Et les pigeons enfuis de leurs nids, effrayés,
Par Laurence nommés revenaient d’un coup d’aile
Becqueter son épaule et planer autour d’elle.
Et puis je vis venir d’en haut, monter d’en bas,
Hommes, femmes, enfants, que je ne connus pas,
À ces noces du ciel foule que Dieu convie,
Venant pour retracer et bénir une vie.
Jocelyn, lui du moins, tous les reconnaissait,
Car par son nom mortel chacun le bénissait.

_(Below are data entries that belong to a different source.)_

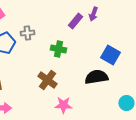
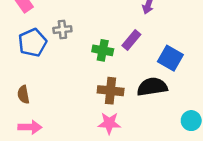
purple rectangle: (75, 21) -> (131, 40), moved
brown cross: (47, 80) -> (111, 91), moved, turned -30

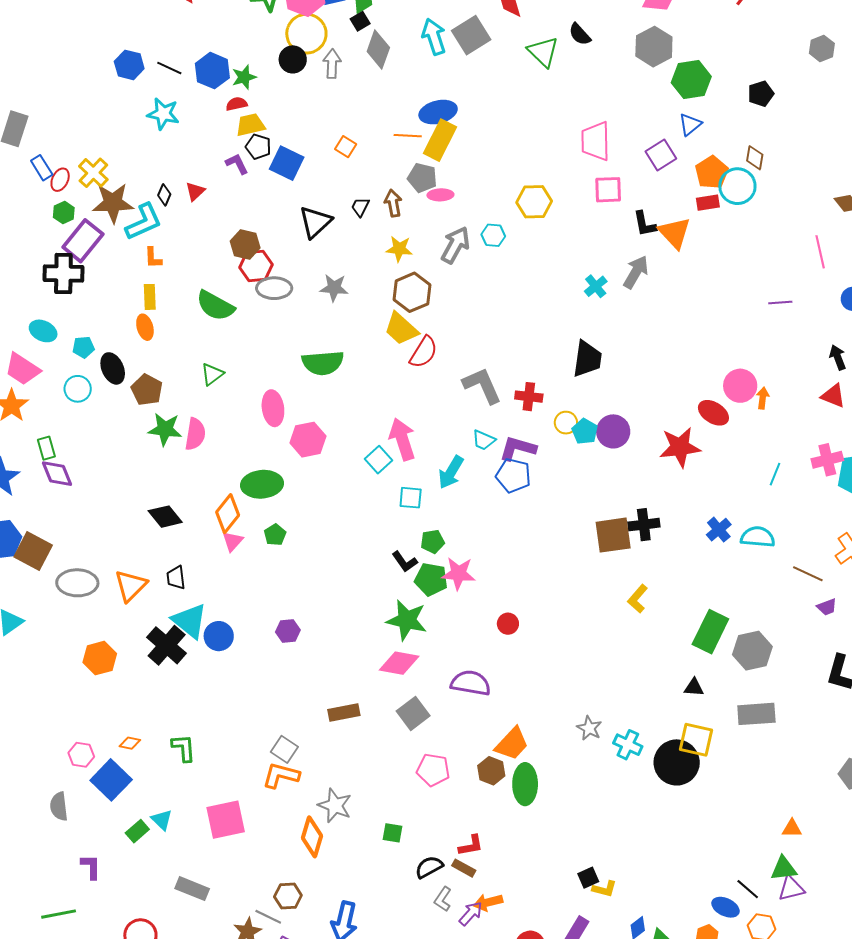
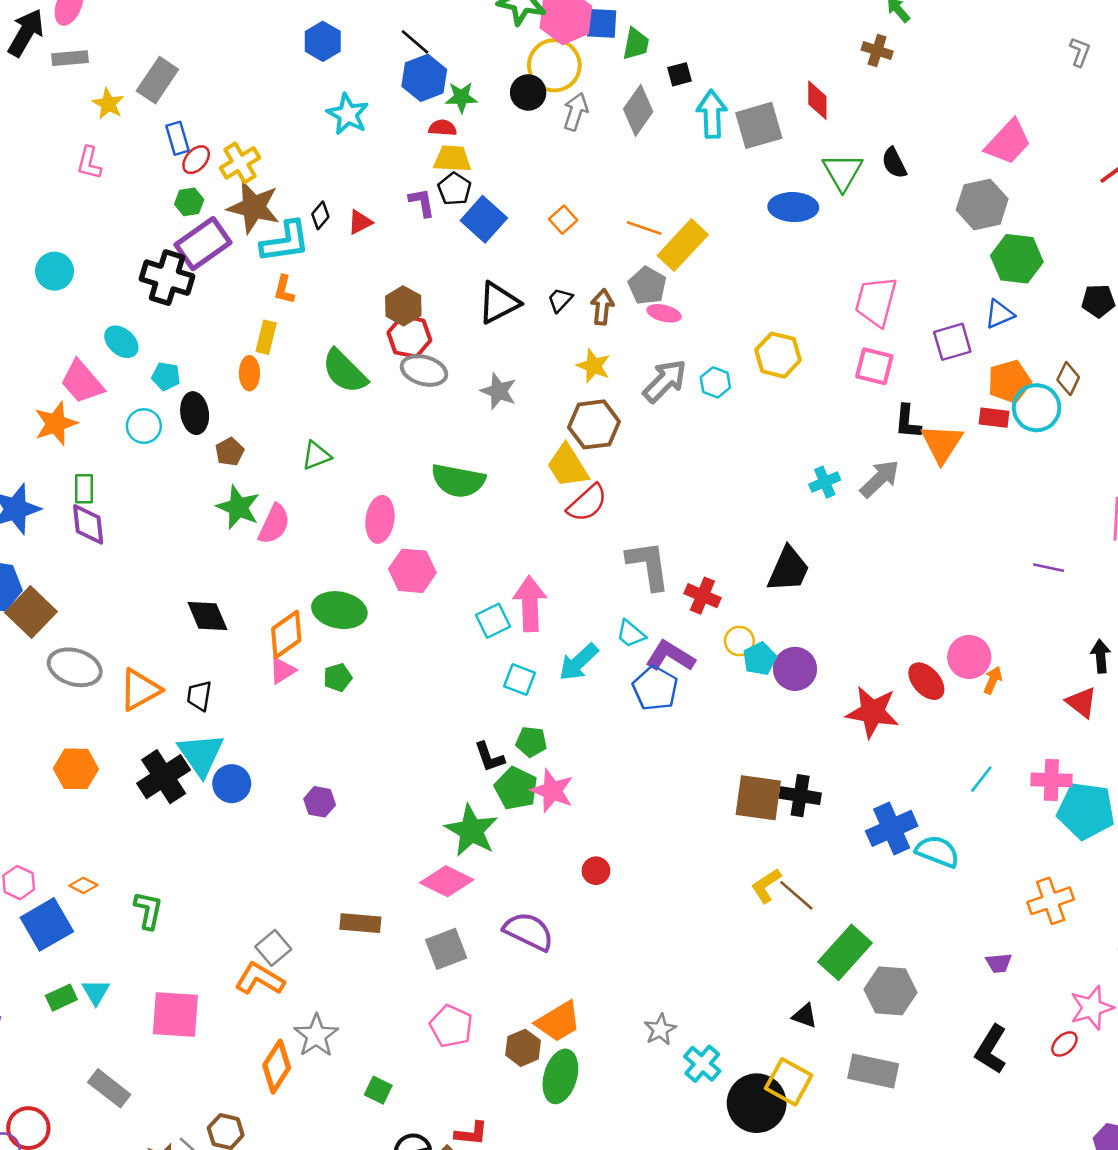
black square: (360, 21) -> (680, 74), moved
black line: (169, 68) -> (415, 42), moved
blue ellipse: (438, 112) -> (793, 207), moved
brown pentagon: (147, 390) -> (230, 452), size x0.7
blue cross: (719, 530) -> (892, 828), size x1.5
brown line: (808, 574) -> (796, 895), moved

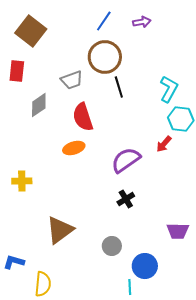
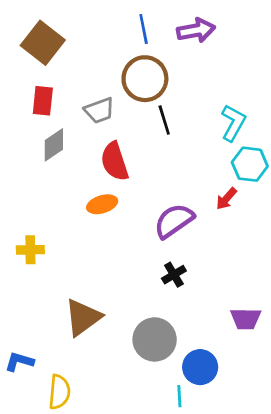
blue line: (104, 21) -> (144, 29), turned -45
purple arrow: (142, 22) -> (196, 30), size x1.5
red rectangle: (17, 71) -> (43, 101), moved
gray circle: (112, 246) -> (155, 339), size x1.6

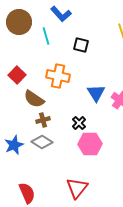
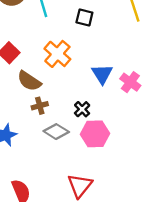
orange cross: (58, 76) -> (57, 54), turned 30
gray diamond: (42, 142) -> (56, 132), moved

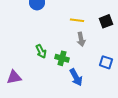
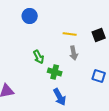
green arrow: (41, 51) -> (39, 57), moved
blue arrow: (76, 77) -> (60, 97), moved

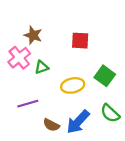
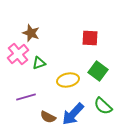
red square: (80, 41) -> (90, 38), moved

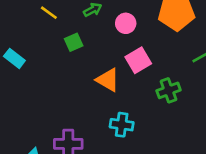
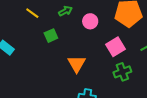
pink square: (138, 60) -> (115, 47), moved
orange triangle: (108, 80) -> (77, 64), turned 30

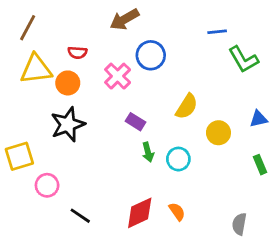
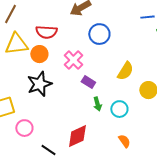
red semicircle: (77, 53) -> (46, 32), size x1.5
pink cross: (118, 76) -> (73, 60), moved
orange semicircle: (177, 212) -> (124, 141), moved
red diamond: (140, 213) -> (77, 136), moved

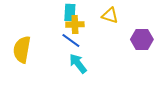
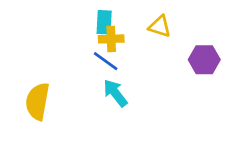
yellow semicircle: (22, 49) -> (38, 101), moved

Et deux anges de Dieu sur l’herbe descendirent ;
Sur le couple béni leurs ailes s’étendirent,
Et ces ailes formaient comme un grand dôme bleu
Pour ombrager leurs fronts d’un invisible feu ;
Et j’entendis les voix d’un million de génies
Se répandre sur l’onde en vagues d’harmonies ;
Et pendant qu’ils chantaient, les anges du Seigneur
Aux doigts des deux amants rougissant de bonheur
Passaient le double anneau des noces éternelles,
Et sur leurs fronts baissés, ouvrant un peu leurs ailes,
Laissaient percer du ciel un rayon de l’amour :
Et mes yeux, foudroyés de ce céleste jour,
Virent les deux amants ne former qu’un seul être,
Où l’un ne pouvait plus de l’autre se connaître,
Et dans un lumineux évanouissement
Fondre comme une étoile au jour du firmament.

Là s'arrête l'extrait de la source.